The S&P 500 Index couldn't maintain its grip on positive territory, settling for a daily deficit of about 3 points, closed at 1139.78. However, the SPX remained above the key 1130 level, which served as a technical ceiling throughout the summer.
Today's market is the same pattern as usual Fed meeting, major averages made some sharp swings with the release of the statement, a big swing up followed by a big swing down. The market liked the fact that the Fed said it will take whatever measures are necessary to keep the economy from slipping further. Investors viewed that as sign that the Fed may implement further easing measures in the future if they need to. Then, the rally lost steam, as investors considered the Fed's economic outlook and the effectiveness of the possible stimulus measures.
Technically, market reached the January high 1050 Today. If you did read my prior posts on July,26 Bulls' sudden death resistance 1145-1150 and July,27 Short term flash point 1145-1150 , you should know the importance of this resistance. Today's market is a red flag to the bulls. Market go all the way to 1150, then close almost at the low of the day. Today's candlestick chart show a reverse signal, however we need to see a huge selloff day tomorrow for confirmation.
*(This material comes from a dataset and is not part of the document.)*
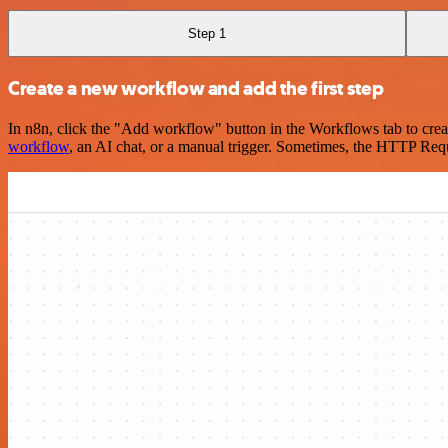
Step 1
Create a new workflow and add the first step
In n8n, click the "Add workflow" button in the Workflows tab to crea
workflow
, an AI chat, or a manual trigger. Sometimes, the HTTP Requ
By this time, you shouldn't hold any long position, or at least trim down to 20% stocks in your portfolio. Aggressive traders should start to accumulate short or inverse ETF. I have already bought some 3x inverse ETF (SPXU) when S&P500 hit 1137 today. Just a reminder, I don't expect market will break support 1130 in a easy manner. But I am comfortable and willing to hold some short at this critical resistance combine with current short term overbought level. In the meantime, the risk reward ratio is definitely favor the bears.